Have I told you that my sisters are supermodels? No? First of all, thanks to our mom (she's the one in the middle that all my high school friends used to hit on/drool over) and dad for some good genes. Most of which I did NOT inherit, being the short/chunky one of the family by comparison. I wear heels and black a lot, which helps.
Lemme tell ya - it wasn't always that way. Once upon a time, they were just two funny little girls with messy hair (Pamby) and the most heart-rending fake cry on earth (Roni). NOTE: Those are not thier real names, just what we call them. Being the older than them by almost-five and almost-seven years, I would often look at them and say in my big-sister wisdom, "STOP FOLLOWING ME!" or in other, more touching words, "I'M GONNA TELL MOM IF YOU DON'T GET OUT OF MY ROOM!". There were probably a million times that I smacked them (not hard) , or wanted to. It was never a question of not loving them to bits, they just drove me up the wall in the way only tag-along siblings can do. Before they were born, I'd said to my mom, "Mommy, we have to have a whole handful of people." - meaning five, one for each digit. Bossy is my MIDDLE name. I honestly thought that a baby brother would be a little buddy that I could take around like a live doll. Notice that I said little brother - when I think back on how determined I was to have one, it was probably due to my conviction that I was the Center of the Family and a BROTHER could not usurp that position. Heh.
I also had a deep crush on a little boy in my kindergarten class named Aaron. My parents, being a) young ... actually when I think about it, my mom was pregnant with #2 AT MY AGE, and b) extremely easy-going, decided to let me name the baby. This being before the days of 4=D ultrasounds and such, her gender was unknown. Right up until the day she was born in their bedroom, at which point they actually let me check and see what was there. Or, in fact, not there. They'd also agreed to let me name the baby, a feat of such incredible courage I'm still not over it. I went over to where the leg curled-up, vernix-covered brand new baby was lying and yelled out,
"It's a BOY!"
Blink, blink, baby cries her first heart-rending, goat-y sounding cries. "No sweetie, its a GIRL."
"Well, I don't care, I'm STILL naming her Aaron!" Thankfully for my sister, Erin is a pretty name and my four-year old self didn't know the difference for years.
Imagine what would have happened I'd had a crush on a boy named Jeffery.

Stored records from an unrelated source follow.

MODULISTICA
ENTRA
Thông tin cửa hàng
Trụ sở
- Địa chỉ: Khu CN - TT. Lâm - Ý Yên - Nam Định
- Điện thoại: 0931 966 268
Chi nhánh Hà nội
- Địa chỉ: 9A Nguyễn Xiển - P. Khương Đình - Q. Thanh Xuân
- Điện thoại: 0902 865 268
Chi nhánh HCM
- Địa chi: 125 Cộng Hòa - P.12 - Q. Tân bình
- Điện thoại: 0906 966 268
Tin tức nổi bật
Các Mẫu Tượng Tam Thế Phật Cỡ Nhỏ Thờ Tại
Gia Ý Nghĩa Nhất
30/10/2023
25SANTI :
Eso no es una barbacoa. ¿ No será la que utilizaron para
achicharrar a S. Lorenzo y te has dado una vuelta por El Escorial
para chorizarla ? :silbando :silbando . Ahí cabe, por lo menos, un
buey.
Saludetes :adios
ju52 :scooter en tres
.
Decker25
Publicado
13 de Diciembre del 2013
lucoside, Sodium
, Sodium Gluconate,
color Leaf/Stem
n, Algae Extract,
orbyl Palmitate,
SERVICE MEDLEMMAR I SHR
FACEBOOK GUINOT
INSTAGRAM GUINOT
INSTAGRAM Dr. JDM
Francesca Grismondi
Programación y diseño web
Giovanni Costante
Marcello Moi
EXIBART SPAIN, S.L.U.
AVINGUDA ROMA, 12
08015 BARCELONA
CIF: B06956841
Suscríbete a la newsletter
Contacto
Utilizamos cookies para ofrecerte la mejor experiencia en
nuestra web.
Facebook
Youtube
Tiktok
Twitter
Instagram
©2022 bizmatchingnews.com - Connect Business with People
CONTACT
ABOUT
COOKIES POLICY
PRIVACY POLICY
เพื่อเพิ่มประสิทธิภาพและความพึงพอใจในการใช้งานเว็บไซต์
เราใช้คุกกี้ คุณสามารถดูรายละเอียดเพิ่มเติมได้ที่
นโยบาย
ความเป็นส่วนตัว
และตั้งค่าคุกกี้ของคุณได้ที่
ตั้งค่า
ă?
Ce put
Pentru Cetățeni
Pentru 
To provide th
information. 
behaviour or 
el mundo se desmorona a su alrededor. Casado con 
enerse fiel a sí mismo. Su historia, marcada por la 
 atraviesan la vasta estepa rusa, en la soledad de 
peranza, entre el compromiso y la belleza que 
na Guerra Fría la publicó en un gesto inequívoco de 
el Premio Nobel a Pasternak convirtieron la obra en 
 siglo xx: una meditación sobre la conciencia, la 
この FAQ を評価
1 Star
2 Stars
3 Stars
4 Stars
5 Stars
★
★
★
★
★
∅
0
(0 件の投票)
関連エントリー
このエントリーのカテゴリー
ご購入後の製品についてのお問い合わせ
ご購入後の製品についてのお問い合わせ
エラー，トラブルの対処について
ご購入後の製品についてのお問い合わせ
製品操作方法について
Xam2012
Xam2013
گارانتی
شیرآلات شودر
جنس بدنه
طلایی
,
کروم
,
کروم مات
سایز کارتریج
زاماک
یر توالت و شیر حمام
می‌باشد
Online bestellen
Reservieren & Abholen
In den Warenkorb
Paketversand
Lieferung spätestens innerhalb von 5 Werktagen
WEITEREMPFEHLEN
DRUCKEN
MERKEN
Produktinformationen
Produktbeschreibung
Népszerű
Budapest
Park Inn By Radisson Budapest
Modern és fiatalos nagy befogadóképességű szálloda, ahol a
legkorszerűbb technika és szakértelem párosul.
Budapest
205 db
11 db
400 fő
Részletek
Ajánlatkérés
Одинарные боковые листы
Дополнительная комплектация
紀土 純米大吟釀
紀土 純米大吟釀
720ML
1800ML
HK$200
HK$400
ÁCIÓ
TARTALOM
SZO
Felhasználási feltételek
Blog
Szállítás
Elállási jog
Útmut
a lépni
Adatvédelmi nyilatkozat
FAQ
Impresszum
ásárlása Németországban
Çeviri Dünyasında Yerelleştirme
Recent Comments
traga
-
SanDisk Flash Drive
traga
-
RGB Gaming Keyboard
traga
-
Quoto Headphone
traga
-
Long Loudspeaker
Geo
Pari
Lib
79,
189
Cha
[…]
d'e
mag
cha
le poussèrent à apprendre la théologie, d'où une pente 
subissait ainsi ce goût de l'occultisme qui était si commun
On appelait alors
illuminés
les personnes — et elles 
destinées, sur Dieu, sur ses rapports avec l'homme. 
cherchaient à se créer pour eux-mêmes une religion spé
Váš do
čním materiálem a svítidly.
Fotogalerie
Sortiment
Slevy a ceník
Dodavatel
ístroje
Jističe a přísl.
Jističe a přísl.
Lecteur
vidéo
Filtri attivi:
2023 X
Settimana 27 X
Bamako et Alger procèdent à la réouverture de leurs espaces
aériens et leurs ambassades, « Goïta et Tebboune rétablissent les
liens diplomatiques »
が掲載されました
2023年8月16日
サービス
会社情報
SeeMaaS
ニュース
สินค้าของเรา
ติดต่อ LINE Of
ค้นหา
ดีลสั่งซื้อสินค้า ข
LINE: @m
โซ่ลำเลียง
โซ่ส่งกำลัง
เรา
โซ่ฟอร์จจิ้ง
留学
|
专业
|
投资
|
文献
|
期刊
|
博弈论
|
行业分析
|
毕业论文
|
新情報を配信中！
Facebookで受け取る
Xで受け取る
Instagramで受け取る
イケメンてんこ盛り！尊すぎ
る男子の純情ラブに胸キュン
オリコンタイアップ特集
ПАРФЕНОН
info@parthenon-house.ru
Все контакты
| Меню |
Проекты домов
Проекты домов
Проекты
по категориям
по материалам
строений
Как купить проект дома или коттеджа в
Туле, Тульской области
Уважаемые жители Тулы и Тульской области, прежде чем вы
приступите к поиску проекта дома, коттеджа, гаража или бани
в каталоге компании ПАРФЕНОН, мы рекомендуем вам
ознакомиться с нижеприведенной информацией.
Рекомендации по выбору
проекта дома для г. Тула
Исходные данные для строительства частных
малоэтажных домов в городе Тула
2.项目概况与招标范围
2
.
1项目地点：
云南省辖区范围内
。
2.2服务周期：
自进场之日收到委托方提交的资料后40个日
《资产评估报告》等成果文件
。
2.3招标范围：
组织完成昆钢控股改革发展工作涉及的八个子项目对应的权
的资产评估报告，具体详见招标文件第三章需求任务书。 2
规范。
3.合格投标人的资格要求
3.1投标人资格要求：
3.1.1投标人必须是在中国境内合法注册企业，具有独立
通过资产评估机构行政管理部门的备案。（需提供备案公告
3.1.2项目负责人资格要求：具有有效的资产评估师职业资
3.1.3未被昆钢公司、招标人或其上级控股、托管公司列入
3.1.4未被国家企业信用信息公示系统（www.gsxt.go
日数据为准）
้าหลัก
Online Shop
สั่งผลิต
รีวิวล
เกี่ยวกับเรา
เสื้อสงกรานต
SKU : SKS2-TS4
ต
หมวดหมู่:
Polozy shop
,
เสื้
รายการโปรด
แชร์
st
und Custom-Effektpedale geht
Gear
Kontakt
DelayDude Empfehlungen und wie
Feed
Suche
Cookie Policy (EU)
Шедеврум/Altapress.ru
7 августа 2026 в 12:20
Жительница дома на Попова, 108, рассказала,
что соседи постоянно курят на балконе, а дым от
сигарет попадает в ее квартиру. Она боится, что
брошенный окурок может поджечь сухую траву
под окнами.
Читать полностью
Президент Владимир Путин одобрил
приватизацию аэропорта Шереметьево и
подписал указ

Pamby was another story altogether from the start - she was born dramatic and has never gotten over it. The midwife that delivered her said, "She reminds me of Sandra Bernhardt!" when she was three days old. Always the kid wearing my mom's tall (riding style) boots with a lampshade and a diaper. Or my dad's boots with a gray wig and a giant T-shirt. Jam, crumbs and a smile on her face as wide as the Golden Gate Bridge. At age two, she decided to open the car door (fortunately our babysitter was just about to stop) and flew! out of the car. She earned a few scrapes, a hole punched through her little lip and a scar that you can just barely see, if you know where to look and get really, really close.
She was the girl who would throw herself into any activity she did- sleeping (head on a rock or an old smelly dog or a doormat) eating (till she was coated in food) crying (tears shooting out of her eyes like waterworks, face contorted with anguish) The "brave" one of the two of them, who would dare to ask for a mint for Roni, who was always petrified with shyness. Roni's champion, she would dare to smash a bug with a defiant STOMP of her tiny foot. The same kid who decided to give herself a Little Dutch Boy haircut at age three (cut into her finger whilst going round the back bits) and shave her head at age 16. I have it on good authority that it was "actually cute", and I believe it.
Once Roni decided to "share" a tiny box of raisins with Baby Pamby, who was sitting in our swingset at the time. She dropped them in, one by one, into the little open mouth. Thirty seconds later, when poor Pamby was turning blue and choking, my mom turned back around and immediately upended her and whacked her on the back. Which explains why this is a funny, not tragic story. See? We all survived to tell the tale. The pretty lady in the middle of us is our "Auntie Yoda" (I named her this at age 3, after seeing Star Wars, because she was "so wise"). She was my "other mom" for the first four years of my life when we all lived together.
Than one day, a funny thing happened: Sometime after S. and I got married and they moved away - They both grew up, got jobs and interests and stories that I don't (and probably will never) know about. We talk on the phone often and write letters and cards back and forth. The stories that I'd be able to read on their faces are obscured by time, distance, different schedules and Life. I can't see them every day, and haven't seen most of my family for more than a year. I miss them the way I miss nothing else - Fortunately, I know they're still Those Pesky Brats from once upon A Time. Deep, deep down there. Love you guys!